[Saved data entries]
▼▼▼

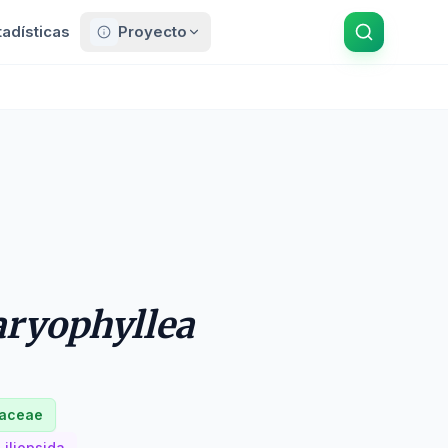
tadísticas
Proyecto
aryophyllea
aceae
Liliopsida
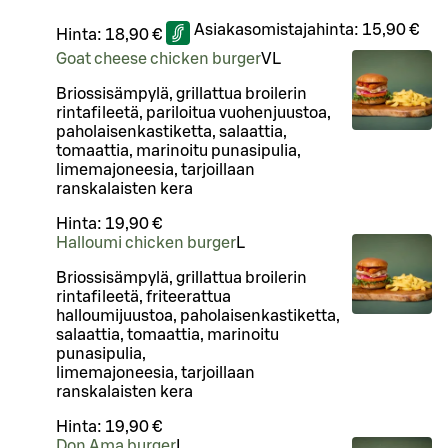
Asiakasomistajahinta:
15,90 €
Hinta:
18,90 €
Goat cheese chicken burger
VL
Briossisämpylä, grillattua broilerin
rintafileetä, pariloitua vuohenjuustoa,
paholaisenkastiketta, salaattia,
tomaattia, marinoitu punasipulia,
limemajoneesia, tarjoillaan
ranskalaisten kera
Hinta:
19,90 €
Halloumi chicken burger
L
Briossisämpylä, grillattua broilerin
rintafileetä, friteerattua
halloumijuustoa, paholaisenkastiketta,
salaattia, tomaattia, marinoitu
punasipulia,
limemajoneesia, tarjoillaan
ranskalaisten kera
Hinta:
19,90 €
Don Ama burger
L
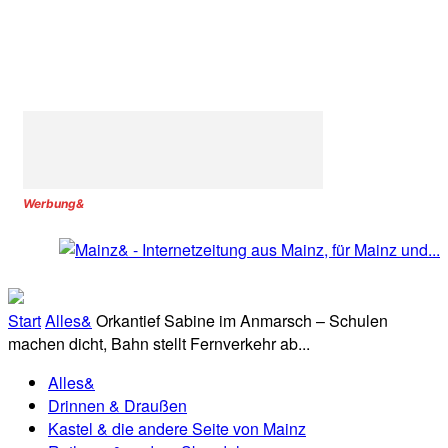
Werbung&
Start
Alles&
Orkantief Sabine im Anmarsch – Schulen
machen dicht, Bahn stellt Fernverkehr ab...
Alles&
Drinnen & Draußen
Kastel & die andere Seite von Mainz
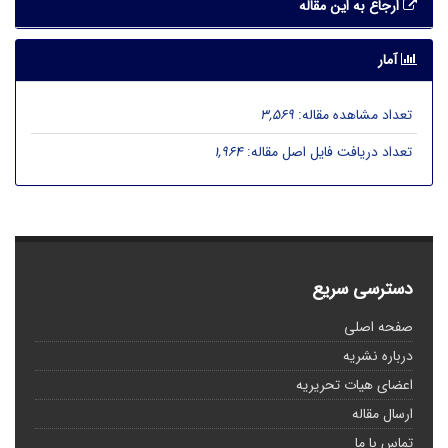
ارجاع به این مقاله
آمار
تعداد مشاهده مقاله:
3,569
تعداد دریافت فایل اصل مقاله:
1,964
دسترسی سریع
صفحه اصلی
درباره نشریه
اعضای هیات تحریریه
ارسال مقاله
تماس با ما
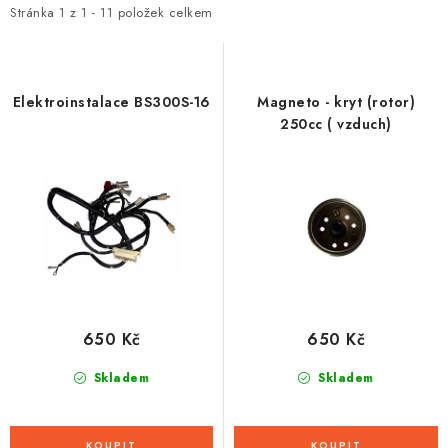
i
e
Stránka
1
z
1
-
11
položek celkem
s
n
p
í
r
p
Elektroinstalace BS300S-16
Magneto - kryt (rotor)
o
r
250cc ( vzduch)
d
o
u
d
k
u
t
k
ů
t
ů
650 Kč
650 Kč
Skladem
Skladem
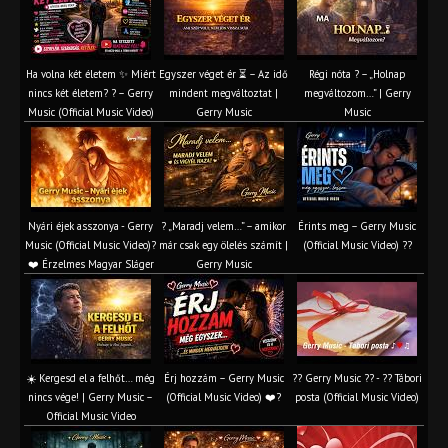
Ha volna két életem ✨ Miért
Egyszer véget ér ⏳ – Az idő
Régi nóta ? – „Holnap
nincs két életem? ? – Gerry
mindent megváltoztat |
megváltozom…” | Gerry
Music (Official Music Video)
Gerry Music
Music
Nyári éjek asszonya - Gerry
? „Maradj velem…” – amikor
Érints meg – Gerry Music
Music (Official Music Video)?
már csak egy ölelés számít |
(Official Music Video) ??
❤️ Érzelmes Magyar Sláger
Gerry Music
☀️ Kergesd el a felhőt… még
Érj hozzám – Gerry Music
?? Gerry Music ?? - ?? Tábori
nincs vége! | Gerry Music –
(Official Music Video) ❤️?
posta (Official Music Video)
Official Music Video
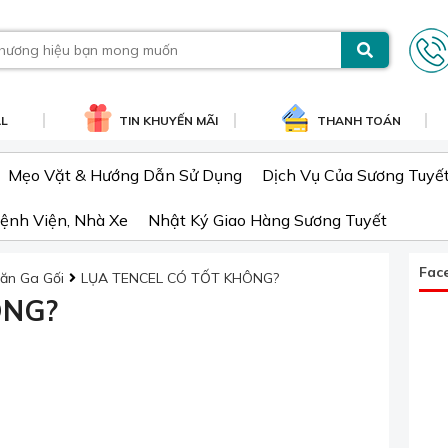
AL
TIN KHUYẾN MÃI
THANH TOÁN
Mẹo Vặt & Hướng Dẫn Sử Dụng
Dịch Vụ Của Sương Tuyế
ệnh Viện, Nhà Xe
Nhật Ký Giao Hàng Sương Tuyết
Fac
ăn Ga Gối
LỤA TENCEL CÓ TỐT KHÔNG?
ÔNG?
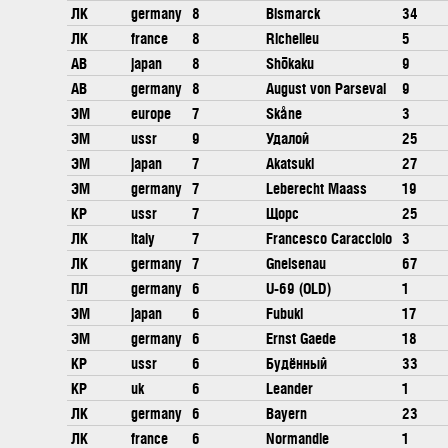
ЛК
germany
8
Bismarck
34
ЛК
france
8
Richelieu
5
АВ
japan
8
Shōkaku
9
АВ
germany
8
August von Parseval
9
ЭМ
europe
7
Skåne
3
ЭМ
ussr
9
Удалой
25
ЭМ
japan
7
Akatsuki
27
ЭМ
germany
7
Leberecht Maass
19
КР
ussr
7
Щорс
25
ЛК
italy
7
Francesco Caracciolo
3
ЛК
germany
7
Gneisenau
67
ПЛ
germany
6
U-69 (OLD)
1
ЭМ
japan
6
Fubuki
17
ЭМ
germany
6
Ernst Gaede
18
КР
ussr
6
Будённый
33
КР
uk
6
Leander
1
ЛК
germany
6
Bayern
23
ЛК
france
6
Normandie
1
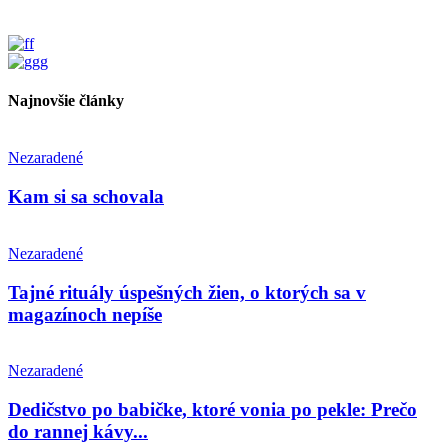
Najnovšie články
Nezaradené
Kam si sa schovala
Nezaradené
Tajné rituály úspešných žien, o ktorých sa v
magazínoch nepíše
Nezaradené
Dedičstvo po babičke, ktoré vonia po pekle: Prečo
do rannej kávy...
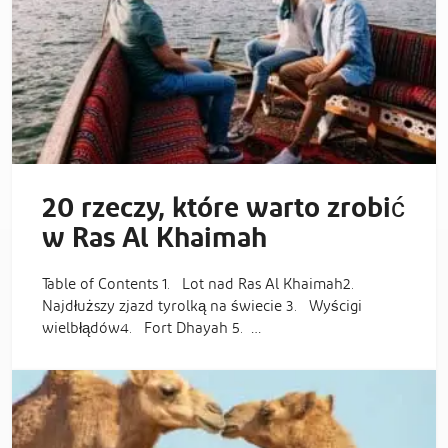
20 rzeczy, które warto zrobić
w Ras Al Khaimah
Table of Contents 1. Lot nad Ras Al Khaimah2.
Najdłuższy zjazd tyrolką na świecie 3. Wyścigi
wielbłądów4. Fort Dhayah 5. …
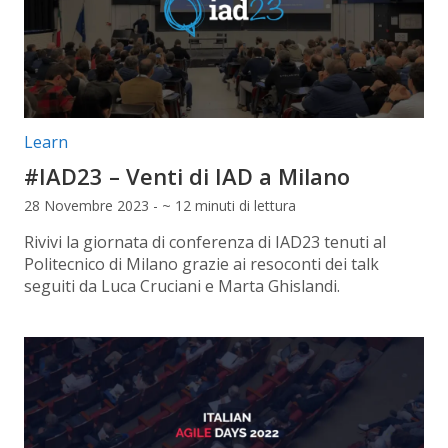
Categorie articolo:
Learn
#IAD23 – Venti di IAD a Milano
28 Novembre 2023 - ~ 12 minuti di lettura
Rivivi la giornata di conferenza di IAD23 tenuti al
Politecnico di Milano grazie ai resoconti dei talk
seguiti da Luca Cruciani e Marta Ghislandi.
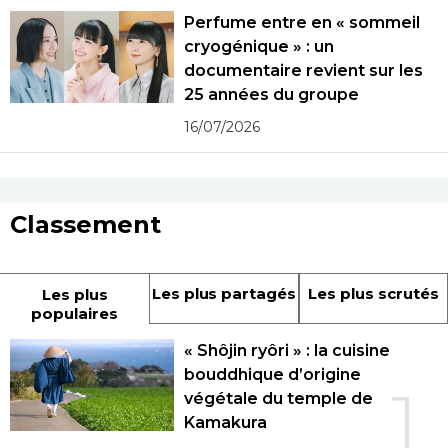
Perfume entre en « sommeil
cryogénique » : un
documentaire revient sur les
25 années du groupe
16/07/2026
Classement
Les plus partagés
Les plus scrutés
Les plus
populaires
« Shôjin ryôri » : la cuisine
bouddhique d’origine
1
végétale du temple de
Kamakura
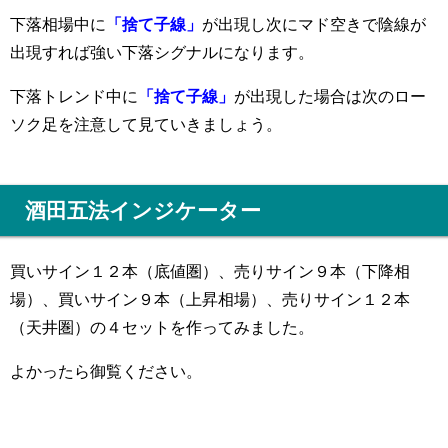
下落相場中に
「捨て子線」
が出現し次にマド空きで陰線が
出現すれば強い下落シグナルになります。
下落トレンド中に
「捨て子線」
が出現した場合は次のロー
ソク足を注意して見ていきましょう。
酒田五法インジケーター
買いサイン１２本（底値圏）、売りサイン９本（下降相
場）、買いサイン９本（上昇相場）、売りサイン１２本
（天井圏）の４セットを作ってみました。
よかったら御覧ください。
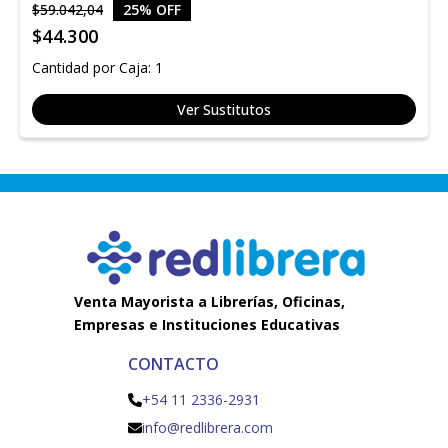
$59.042,04
25% OFF
$44.300
Cantidad por Caja: 1
Ver Sustitutos
Venta Mayorista a Librerías, Oficinas,
Empresas e Instituciones Educativas
CONTACTO
+54 11 2336-2931
info@redlibrera.com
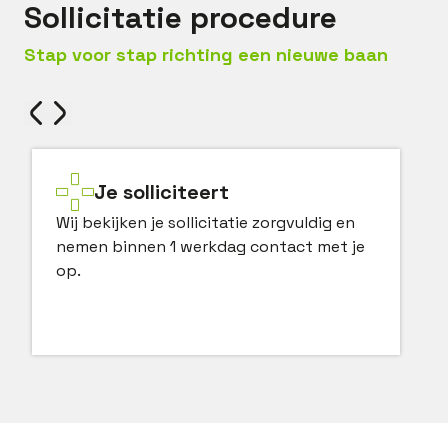
Sollicitatie procedure
Stap voor stap richting een nieuwe baan
Je solliciteert
Wij bekijken je sollicitatie zorgvuldig en
nemen binnen 1 werkdag contact met je
op.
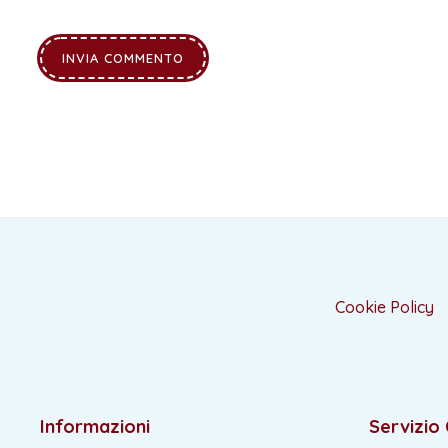
Cookie Policy
Informazioni
Servizio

▲▲▲

All entries need to be duplicated exactly, apart from the images.

tadísticas
Proyecto
aryophyllea
aceae
Liliopsida
Asiakasomistajahinta:
15,90 €
Hinta:
18,90 €
Goat cheese chicken burger
VL
Briossisämpylä, grillattua broilerin
rintafileetä, pariloitua vuohenjuustoa,
paholaisenkastiketta, salaattia,
tomaattia, marinoitu punasipulia,
limemajoneesia, tarjoillaan
ranskalaisten kera
Hinta:
19,90 €
Halloumi chicken burger
L
Briossisämpylä, grillattua broilerin
rintafileetä, friteerattua
halloumijuustoa, paholaisenkastiketta,
salaattia, tomaattia, marinoitu
punasipulia,
limemajoneesia, tarjoillaan
ranskalaisten kera
Hinta:
19,90 €
Don Ama burger
L
Werbung&
Start
Alles&
Orkantief Sabine im Anmarsch – Schulen
machen dicht, Bahn stellt Fernverkehr ab...
Alles&
Drinnen & Draußen
Kastel & die andere Seite von Mainz
ارجاع به این مقاله
آمار
تعداد مشاهده مقاله:
3,569
تعداد دریافت فایل اصل مقاله:
1,964
دسترسی سریع
صفحه اصلی
درباره نشریه
اعضای هیات تحریریه
ارسال مقاله
تماس با ما
i
e
Stránka
1
z
1
-
11
položek celkem
s
n
p
í
r
p
Elektroinstalace BS300S-16
Magneto - kryt (rotor)
o
r
250cc ( vzduch)
d
o
u
d
k
u
t
k
ů
t
ů
650 Kč
650 Kč
Skladem
Skladem
Ha volna két életem ✨ Miért
Egyszer véget ér ⏳ – Az idő
Régi nóta ? – „Holnap
nincs két életem? ? – Gerry
mindent megváltoztat |
megváltozom…” | Gerry
Music (Official Music Video)
Gerry Music
Music
Nyári éjek asszonya - Gerry
? „Maradj velem…” – amikor
Érints meg – Gerry Music
Music (Official Music Video)?
már csak egy ölelés számít |
(Official Music Video) ??
❤️ Érzelmes Magyar Sláger
Gerry Music
☀️ Kergesd el a felhőt… még
Érj hozzám – Gerry Music
?? Gerry Music ?? - ?? Tábori
nincs vége! | Gerry Music –
(Official Music Video) ❤️?
posta (Official Music Video)
Official Music Video
AL
TIN KHUYẾN MÃI
THANH TOÁN
Mẹo Vặt & Hướng Dẫn Sử Dụng
Dịch Vụ Của Sương Tuyế
ệnh Viện, Nhà Xe
Nhật Ký Giao Hàng Sương Tuyết
Fac
ăn Ga Gối
LỤA TENCEL CÓ TỐT KHÔNG?
ÔNG?
ЛК
germany
8
Bismarck
34
ЛК
france
8
Richelieu
5
АВ
japan
8
Shōkaku
9
АВ
germany
8
August von Parseval
9
ЭМ
europe
7
Skåne
3
ЭМ
ussr
9
Удалой
25
ЭМ
japan
7
Akatsuki
27
ЭМ
germany
7
Leberecht Maass
19
КР
ussr
7
Щорс
25
ЛК
italy
7
Francesco Caracciolo
3
ЛК
germany
7
Gneisenau
67
ПЛ
germany
6
U-69 (OLD)
1
ЭМ
japan
6
Fubuki
17
ЭМ
germany
6
Ernst Gaede
18
КР
ussr
6
Будённый
33
КР
uk
6
Leander
1
ЛК
germany
6
Bayern
23
ЛК
france
6
Normandie
1
Najnovšie články
Nezaradené
Kam si sa schovala
Nezaradené
Tajné rituály úspešných žien, o ktorých sa v
magazínoch nepíše
Nezaradené
Dedičstvo po babičke, ktoré vonia po pekle: Prečo
do rannej kávy...
20 rzeczy, które warto zrobić
w Ras Al Khaimah
Table of Contents 1. Lot nad Ras Al Khaimah2.
Najdłuższy zjazd tyrolką na świecie 3. Wyścigi
wielbłądów4. Fort Dhayah 5. …
Categorie articolo:
Learn
#IAD23 – Venti di IAD a Milano
28 Novembre 2023 - ~ 12 minuti di lettura
Rivivi la giornata di conferenza di IAD23 tenuti al
Politecnico di Milano grazie ai resoconti dei talk
seguiti da Luca Cruciani e Marta Ghislandi.
Perfume entre en « sommeil
cryogénique » : un
documentaire revient sur les
25 années du groupe
16/07/2026
Classement
Les plus partagés
Les plus scrutés
Les plus
populaires
« Shôjin ryôri » : la cuisine
bouddhique d’origine
1
végétale du temple de
Kamakura
下落相場中に
「捨て子線」
が出現し次にマド空きで陰線が
出現すれば強い下落シグナルになります。
下落トレンド中に
「捨て子線」
が出現した場合は次のロー
ソク足を注意して見ていきましょう。
酒田五法インジケーター
買いサイン１２本（底値圏）、売りサイン９本（下降相
場）、買いサイン９本（上昇相場）、売りサイン１２本
（天井圏）の４セットを作ってみました。
よかったら御覧ください。
$59.042,04
25% OFF
$44.300
Cantidad por Caja: 1
Ver Sustitutos
Venta Mayorista a Librerías, Oficinas,
Empresas e Instituciones Educativas
CONTACTO
+54 11 2336-2931
info@redlibrera.com
Sollicitatie procedure
Stap voor stap richting een nieuwe baan
Je solliciteert
Wij bekijken je sollicitatie zorgvuldig en
nemen binnen 1 werkdag contact met je
op.
Cookie Policy
Informazioni
Servizio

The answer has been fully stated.